Recipe: Grilled eggplant with walnut-cilantro pesto
Grilled eggplant with walnut-cilantro pesto
Total time: 35 minutes
Servings: 6
Note: By Russ Parsons.
1/2 teaspoon dried red pepper flakes
2 teaspoons minced garlic, divided
1 1/4 cups olive oil, divided
1 cup walnut pieces
1/4 teaspoon salt, plus up to 1/4 teaspoon additional
1 teaspoon paprika
3 tablespoons chopped cilantro
2 tablespoons lemon juice
1 1/2 pounds long thin eggplant
1. In a bowl, combine the red pepper flakes, half of the garlic and one-half cup of olive oil. Let stand until ready to grill the eggplant.
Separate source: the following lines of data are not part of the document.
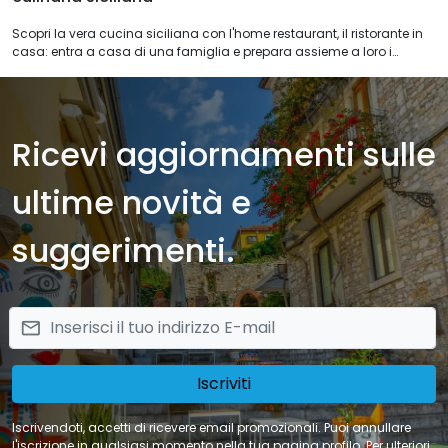
Scopri la vera cucina siciliana con l'home restaurant, il ristorante in
casa: entra a casa di una famiglia e prepara assieme a loro i
migliori piatti della nostra tradizione. Potete scegliere tra diverse
famiglie che vi ospiteranno a casa propria in differenti città siciliane
e godervi un pranzo o una cena con i piatti tipici della zona che
sceglierete. Cosa aspetti a prenotare una delle nostre offerte di Home
Ricevi aggiornamenti sulle
Restaurant in Sicilia?
ultime novità e
suggerimenti.
email
Iscriviti
Iscrivendoti, accetti di ricevere email promozionali. Puoi annullare
l'iscrizione in qualsiasi momento nella tua pagina profilo. Per ulteriori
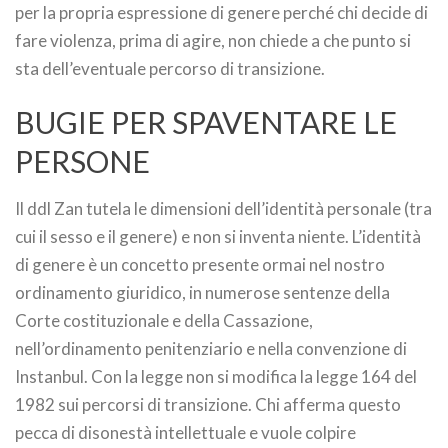
per la propria espressione di genere perché chi decide di
fare violenza, prima di agire, non chiede a che punto si
sta dell’eventuale percorso di transizione.
BUGIE PER SPAVENTARE LE
PERSONE
Il ddl Zan tutela le dimensioni dell’identità personale (tra
cui il sesso e il genere) e non si inventa niente. L’identità
di genere è un concetto presente ormai nel nostro
ordinamento giuridico, in numerose sentenze della
Corte costituzionale e della Cassazione,
nell’ordinamento penitenziario e nella convenzione di
Instanbul. Con la legge non si modifica la legge 164 del
1982 sui percorsi di transizione. Chi afferma questo
pecca di disonestà intellettuale e vuole colpire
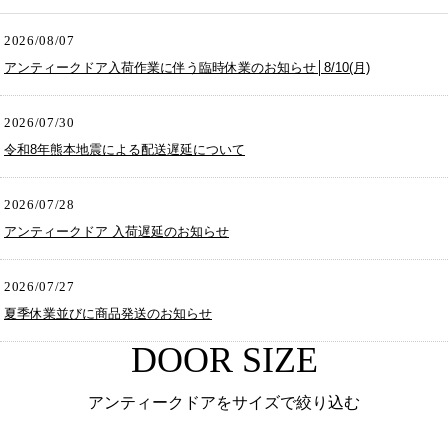
2026/08/07
アンティークドア入荷作業に伴う臨時休業のお知らせ│8/10(月)
2026/07/30
令和8年熊本地震による配送遅延について
2026/07/28
アンティークドア 入荷遅延のお知らせ
2026/07/27
夏季休業並びに商品発送のお知らせ
DOOR SIZE
アンティークドアをサイズで絞り込む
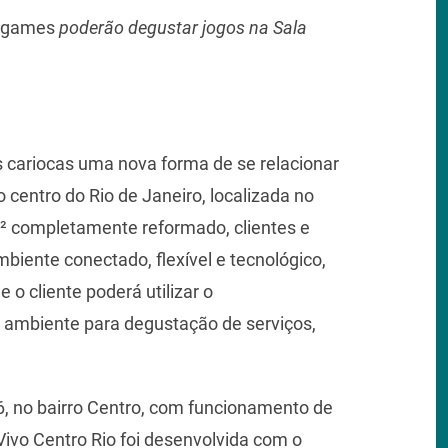
games
poderão degustar jogos na Sala
aos cariocas uma nova forma de se relacionar
 centro do Rio de Janeiro, localizada no
² completamente reformado, clientes e
iente conectado, flexível e tecnológico,
o cliente poderá utilizar o
 ambiente para degustação de serviços,
6, no bairro Centro, com funcionamento de
 Vivo Centro Rio foi desenvolvida com o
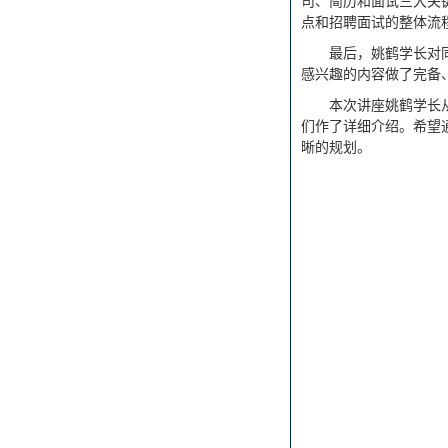
司、简历和面试三大关
点和招聘面试的整体流
最后，姚鹤学长对
感兴趣的内容做了完备
本次讲座姚鹤学长
们作了详细介绍。希望
晰的规划。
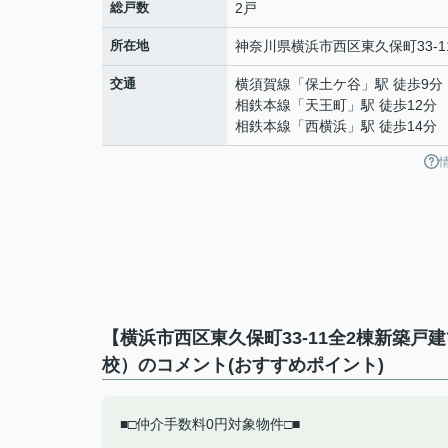
総戸数
2戸
所在地
神奈川県
横浜市西区
東久保町
33-1
交通
横須賀線
「
保土ケ谷
」駅 徒歩9分
相鉄本線
「
天王町
」駅 徒歩12分
相鉄本線
「
西横浜
」駅 徒歩14分
【横浜市西区東久保町33-11全2棟新築
校）のコメント(おすすめポイント)
■□仲介手数料0円対象物件□■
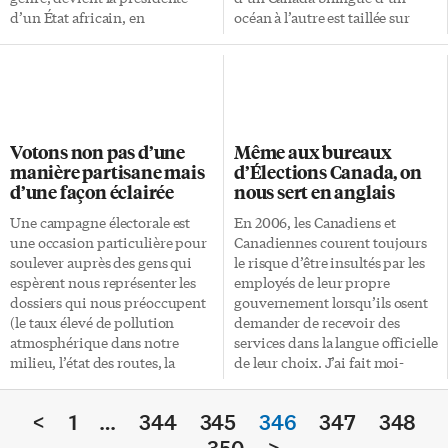
d’un État africain, en
océan à l’autre est taillée sur
l’occurrence le Libéria. N’eut
mesure (et reste la seule vision
été l’actualité chilienne où
garantissant, à long terme,
Michelle Bachelet vient d’être
l’unité du pays). Le Parti
élue la première femme
conservateur actuel a renoncé à
présidente de ce pays réputé
son passé réformiste et
machiste, les médias canadiens
allianciste, mais plusieurs
Votons non pas d’une
Même aux bureaux
n’en auraient sûrement pas fait
fondateurs de ces aventures
manière partisane mais
d’Élections Canada, on
cas. Mais l’élection chilienne les
francophobes, à commencer
d’une façon éclairée
nous sert en anglais
a quelque peu «forcés» à en
par Stephen Harper lui-même,
parler en faisant le parallèle. Le
sont encore aux commandes. Il
Une campagne électorale est
En 2006, les Canadiens et
premier pays libre d’Afrique
faut toutefois se souvenir que
une occasion particulière pour
Canadiennes courent toujours
depuis 1847, le Libéria, qui a
ce sont d’abord des politiques
soulever auprès des gens qui
le risque d’être insultés par les
participé à […]
économiques comme la
espèrent nous représenter les
employés de leur propre
création de la TPS et un
dossiers qui nous préoccupent
gouvernement lorsqu’ils osent
endettement excessif qui ont
(le taux élevé de pollution
demander de recevoir des
décidé […]
atmosphérique dans notre
services dans la langue officielle
milieu, l’état des routes, la
de leur choix. J’ai fait moi-
nécessité d’avoir un lien rapide
même ce triste constat tout
entre l’aéroport Pearson et le
dernièrement. Ma mésaventure
<
1
…
344
345
346
347
348
centre-ville, les sans-abris,
est survenue lorsque je me suis
l’utilisation illégale des armes à
présenté au bureau d’Élections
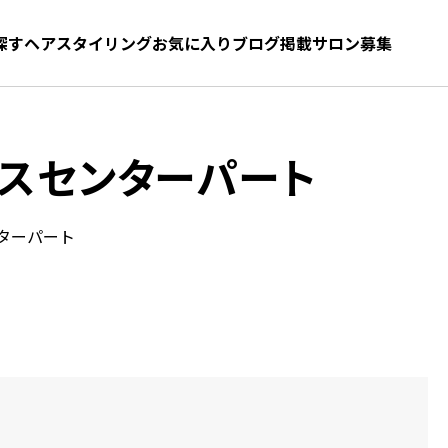
探す
ヘアスタイリング
お気に入り
お気に入り
ブログ
髪型をさがす
掲載サロン募集
スセンターパート
ターパート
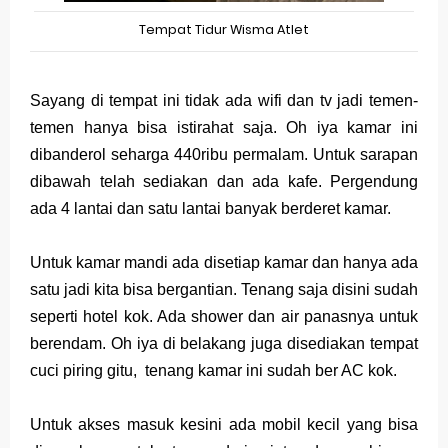
Tempat Tidur Wisma Atlet
Sayang di tempat ini tidak ada wifi dan tv jadi temen-
temen hanya bisa istirahat saja. Oh iya kamar ini
dibanderol seharga 440ribu permalam. Untuk sarapan
dibawah telah sediakan dan ada kafe. Pergendung
ada 4 lantai dan satu lantai banyak berderet kamar.
Untuk kamar mandi ada disetiap kamar dan hanya ada
satu jadi kita bisa bergantian. Tenang saja disini sudah
seperti hotel kok. Ada shower dan air panasnya untuk
berendam. Oh iya di belakang juga disediakan tempat
cuci piring gitu, tenang kamar ini sudah ber AC kok.
Untuk akses masuk kesini ada mobil kecil yang bisa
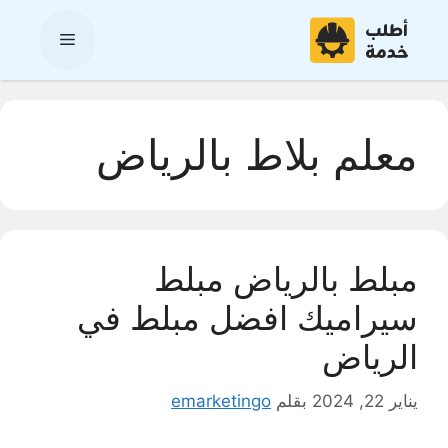
نتقل
لى
القائمة
لمحتوى
معلم بلاط بالرياض
مبلط بالرياض مبلط
سيراميك افضل مبلط في
الرياض
يناير 22, 2024
بقلم
emarketingo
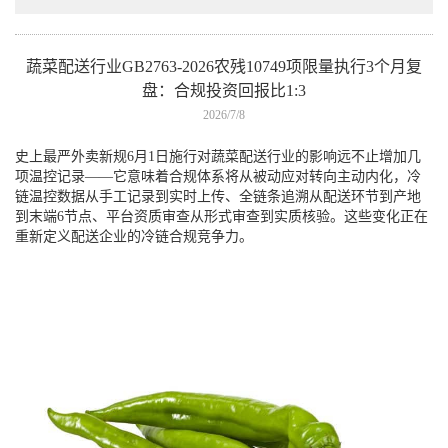
蔬菜配送行业GB2763-2026农残10749项限量执行3个月复
盘：合规投资回报比1:3
2026/7/8
史上最严外卖新规6月1日施行对蔬菜配送行业的影响远不止增加几
项温控记录——它意味着合规体系将从被动应对转向主动内化，冷
链温控数据从手工记录到实时上传、全链条追溯从配送环节到产地
到末端6节点、平台资质审查从形式审查到实质核验。这些变化正在
重新定义配送企业的冷链合规竞争力。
2. Using a large mortar and pestle, crush the remaining garlic, the walnuts and one-fourth teaspoon salt to a paste. Add the paprika, then slowly add three-fourths cup olive oil, stirring it in with the pestle. The sauce should have the consistency of a loose, coarsely ground peanut butter.
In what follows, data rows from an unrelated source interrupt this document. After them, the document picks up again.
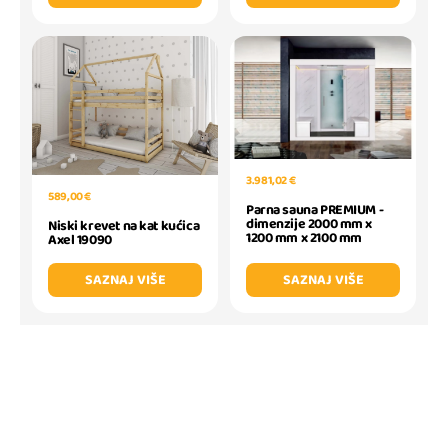
3.981,02 €
589,00 €
Parna sauna PREMIUM -
dimenzije 2000 mm x
Niski krevet na kat kućica
1200 mm x 2100 mm
Axel 19090
SAZNAJ VIŠE
SAZNAJ VIŠE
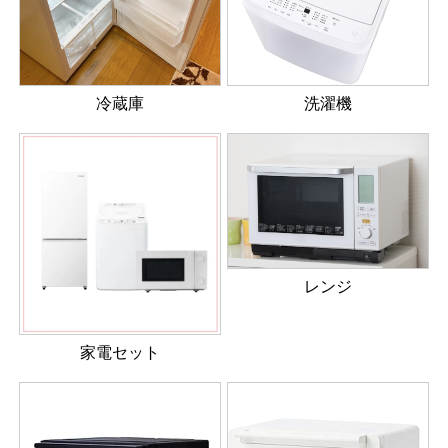
冷蔵庫
洗濯機
レンジ
家電セット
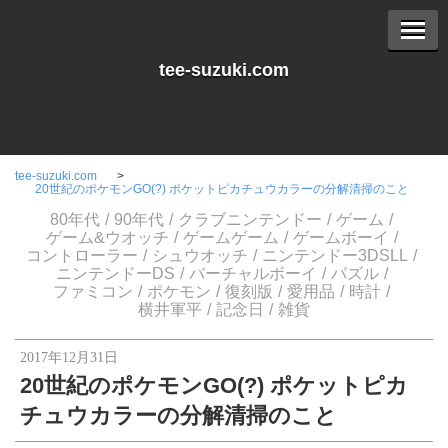
tee-suzuki.com
tee-suzuki.com
20世紀のポケモンGO(?) ポケットピカチュウカラーの分解清掃のこと
80年代
90年代
クラブニンテンドー
ゲーム
ゲーム&ウオッチ
ゲームゲーム
ゲームボーイ
コントローラー
シュウオッチ
ニンテンドー3DSLL
ニンテンドーDS
バーチャルボーイ
パズル
ファミコン
ポケモン
復刻版
愛用品
時計
横井軍平
記念日
雑貨
2017年12月31日
20世紀のポケモンGO(?) ポケットピカ
チュウカラーの分解清掃のこと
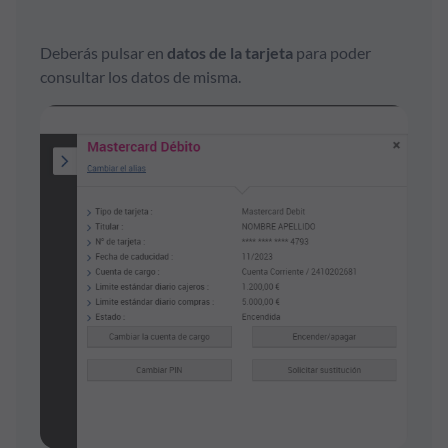
Deberás pulsar en
datos de la tarjeta
para poder
consultar los datos de misma.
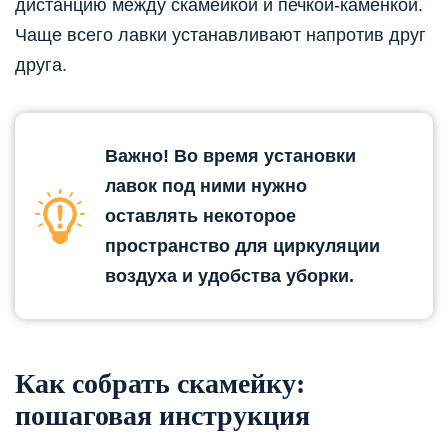
дистанцию между скамейкой и печкой-каменкой.
Чаще всего лавки устанавливают напротив друг
друга.
Важно! Во время установки
лавок под ними нужно
оставлять некоторое
пространство для циркуляции
воздуха и удобства уборки.
Как собрать скамейку:
пошаговая инструкция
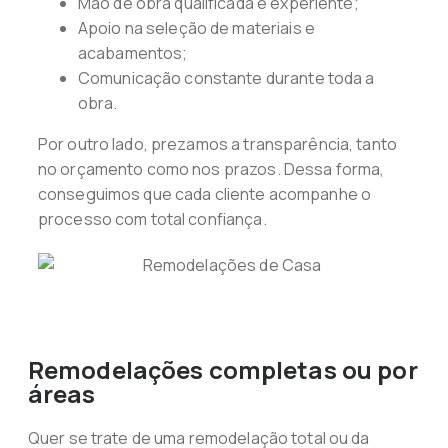
Mão de obra qualificada e experiente;
Apoio na seleção de materiais e
acabamentos;
Comunicação constante durante toda a
obra.
Por outro lado, prezamos a transparência, tanto
no orçamento como nos prazos. Dessa forma,
conseguimos que cada cliente acompanhe o
processo com total confiança.
Remodelações completas ou por
áreas
Quer se trate de uma remodelação total ou da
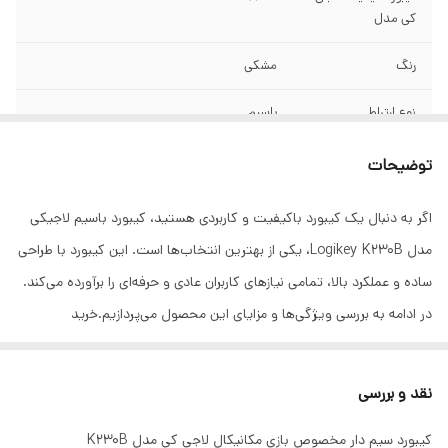
کی مدل
رنگ
مشکی
نوع ارتباط
باسیم
فرم فاکتور
فول سایز
توضیحات
وزن
680 گرم
اگر به دنبال یک کیبورد باکیفیت و کاربردی هستید، کیبورد باسیم لاجیکی
مدل Logikey K230B، یکی از بهترین انتخاب‌ها است. این کیبورد با طراحی
تعداد کلیدها
104 کلید
ساده و عملکرد بالا، تمامی نیازهای کاربران عادی و حرفه‌ای را برآورده می‌کند.
تعداد کلیدهای میانبر
12 کلید
در ادامه به بررسی ویژگی‌ها و مزایای این محصول می‌پردازیم.خرید
محصولات لاجی کی در اصفهان
طول کابل
180 سانتی متر
هویت در اصفهان،لاجی کی در اصفهان،هترون در اصفهان
نقد و بررسی
ابعاد
36*139*476 میلی متر
کیبورد سیم دار مخصوص بازی مکانیکال لاجی کی مدل K230B
نورپردازی
صفحه کلید RGB دارد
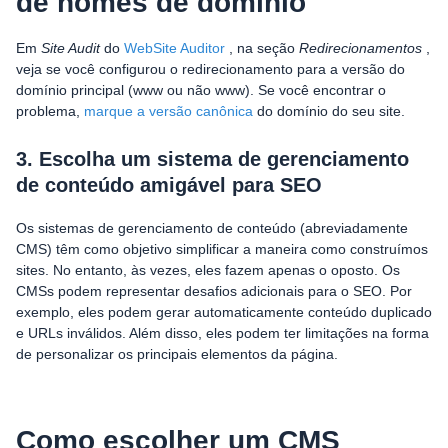
de nomes de domínio
Em
Site Audit
do
WebSite Auditor
, na seção
Redirecionamentos
,
veja se você configurou o redirecionamento para a versão do
domínio principal (www ou não www). Se você encontrar o
problema,
marque a versão canônica
do domínio do seu site.
3. Escolha um sistema de gerenciamento
de conteúdo amigável para SEO
Os sistemas de gerenciamento de conteúdo (abreviadamente
CMS) têm como objetivo simplificar a maneira como construímos
sites. No entanto, às vezes, eles fazem apenas o oposto. Os
CMSs podem representar desafios adicionais para o SEO. Por
exemplo, eles podem gerar automaticamente conteúdo duplicado
e URLs inválidos. Além disso, eles podem ter limitações na forma
de personalizar os principais elementos da página.
Como escolher um CMS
3. Stir in the cilantro, grinding it with the pestle to release its oils. Stir in the lemon juice. Taste and adjust the seasoning. Be particularly careful with the salt; the sauce should not be overtly salty, but I usually have to add a little more (about one-fourth teaspoon) to get the full flavor of the walnuts. Makes 1 cup sauce. Set aside until ready to use.
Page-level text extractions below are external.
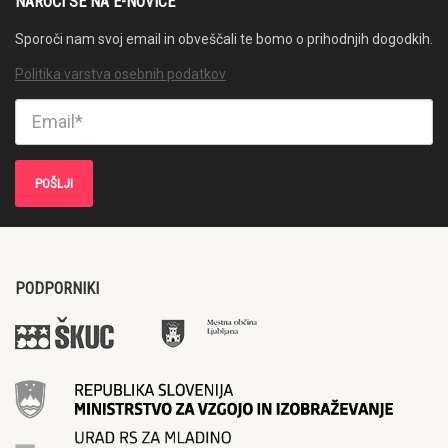
NAROČI SE NA E-NOVICE
Sporoči nam svoj email in obveščali te bomo o prihodnjih dogodkih.
Politika varstva osebnih podatkov
PODPORNIKI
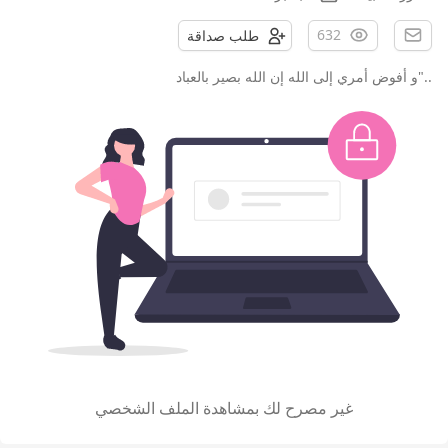
632
طلب صداقة
.."و أفوض أمري إلى الله إن الله بصير بالعباد
غير مصرح لك بمشاهدة الملف الشخصي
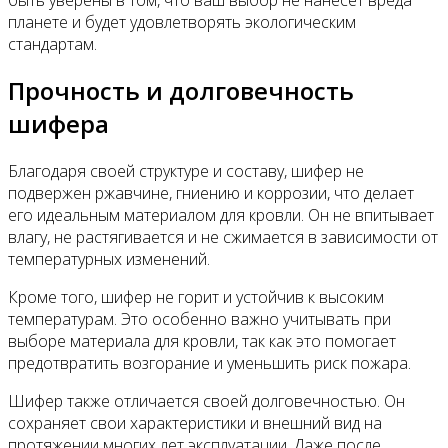
планете и будет удовлетворять экологическим
стандартам.
Прочность и долговечность
шифера
Благодаря своей структуре и составу, шифер не
подвержен ржавчине, гниению и коррозии, что делает
его идеальным материалом для кровли. Он не впитывает
влагу, не растягивается и не сжимается в зависимости от
температурных изменений.
Кроме того, шифер не горит и устойчив к высоким
температурам. Это особенно важно учитывать при
выборе материала для кровли, так как это помогает
предотвратить возгорание и уменьшить риск пожара.
Шифер также отличается своей долговечностью. Он
сохраняет свои характеристики и внешний вид на
протяжении многих лет эксплуатации. Даже после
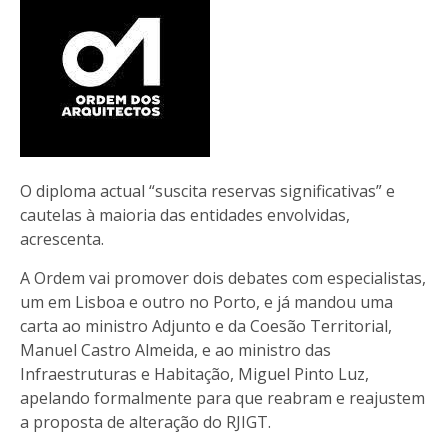
O diploma actual “suscita reservas significativas” e
cautelas à maioria das entidades envolvidas,
acrescenta.
A Ordem vai promover dois debates com especialistas,
um em Lisboa e outro no Porto, e já mandou uma
carta ao ministro Adjunto e da Coesão Territorial,
Manuel Castro Almeida, e ao ministro das
Infraestruturas e Habitação, Miguel Pinto Luz,
apelando formalmente para que reabram e reajustem
a proposta de alteração do RJIGT.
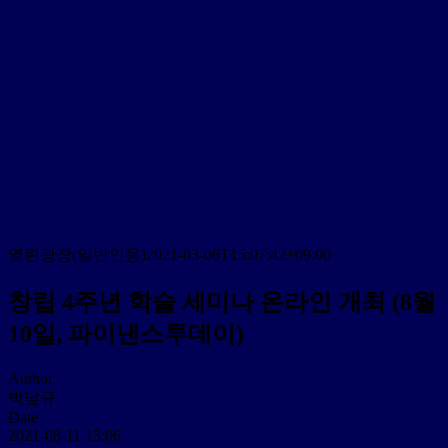
열린광장(일반인용)
2021-03-08T15:07:42+09:00
창립 4주년 학술 세미나 온라인 개최 (8월
10일, 파이낸스투데이)
Author
박남규
Date
2021-08-11 15:06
4. Slice the eggplants about one-half inch thick, leaving the slices attached at the stem end. Brush the cut surfaces with the flavored olive oil and grill over medium heat. Turn the eggplant frequently so it cooks through without scorching. Before each turn, brush lightly with the olive oil. You’ll know the eggplant is cooked through when it flops lazily when you turn it, about 8 to 12 minutes.
5. Arrange the eggplants on a platter, spreading the cut slices slightly. Spoon over half of the walnut sauce and pass the remainder at the table.
Each serving: 348 calories; 3 grams protein; 9 grams carbohydrates; 4 grams fiber; 25 grams fat; 2 grams saturated fat; 0 mg. cholesterol; 101 mg. sodium.